Guest rooms will feature new custom-designed carpeting and bathrooms featuring freestanding vanity areas made of wood and stone.

Corridors also are being redone, including carpeting and wall coverings “layered by local art and iron sconces to help tell the resort’s rich, modernized story,” states an earlier press release about the project.

Color schemes are “going from a lot of taupes and browns to these metallics and grays, and more modern light,” Marketing Manager Emily Truax said during the tour.

Also planned is a fully refurbished lobby, featuring a custom-carved limestone fireplace and hand-tufted rugs. The atrium will feature white marble, polished bronze and gold accents, as well as a library and 2,000-piece crystal chandelier.

The renovation, led by Atlanta-based interior and architectural design firm BLUR Workshop, also will include revamped and new eateries, as well as a coffee and wine bar in the lobby that will deliver “a modern take on a Paris cafe,” according to the resort.

The front of the resort, facing Old Winder Highway/Ga. 211 near Interstate 85, is getting a new monument sign that will be something of a departure in style from the longtime sign, “but I think people will like it because it really brands us as a resort,” Truax said.

Overall, the project is expected to “introduce a fresh, yet timeless, modernized design while delivering a unique, distinctly southern concept dressed in French undertones, honoring the existing estate’s 16th century-style charm.”

“Embarking on a renovation of this magnitude for a resort destination with such a well-respected reputation requires a committed responsibility to honor the property’s legacy, while still delivering upon the modernized expectation to mirror our ever-growing wine, epicurean and experiential programs,” Walls has said.

The renovation was started a little more than one year after Wheelock Street Capital of Greenwich, Conn., bought the property from Don Panoz, a pharmaceuticals entrepreneur who died in September 2018. Panoz and his wife, Nancy, founded the resort in Braselton more than three decades ago.

Wheelock executive Keith Manning spoke early on to The Times about the project soon after the acquisition, describing the 3,500-acre tourist destination as “tired.”

“It needs some TLC,” he said. “It needs getting the product up to a level we’re proud of as an owner and, most importantly, what our guests and the local community can be proud of.”

The resort, which hopes to have a “grand reveal” to the public in November, is rolling out finished parts of the overall project.
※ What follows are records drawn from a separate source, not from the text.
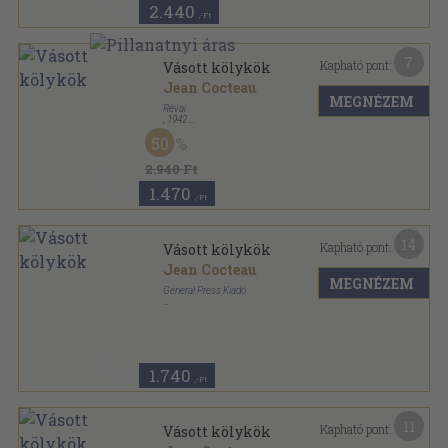
2.440
,-Ft
7
Kapható pont:
Vásott kölykök
Jean Cocteau
MEGNÉZEM
Révai
,
1942
Bársony
,
168
oldal
50
2.940 Ft
1.470
,-Ft
14
Kapható pont:
Vásott kölykök
Jean Cocteau
MEGNÉZEM
General Press Kiadó
Fűzött kemény papírkötés
,
180
oldal
1.740
,-Ft
11
Kapható pont:
Vásott kölykök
Marc Bar & Restaurant, a Southern-inspired restaurant and bar, reopened Friday, June 28. The Inn’s lobby could reopen in mid-July and the wine/coffee bar in mid-August.

All the enhancements could increase prices, “but you get what you pay for,” Walls said.

The makeover “is repositioning us and making us more competitive with the hotels we compete with,” he added. “While we’re not going to jack rates through the roof, there is an expectation that you want to get a return on your investment.”

Nightly room rates vary from $199 to $500, Walls said.

Other events and pricing can be found at

“The one strength that can’t be replicated is we have so many amazing associates that have been here a long time … and really enjoy this place,” Walls said. “They can get passionate about what they do for a living and make our customers feel special.”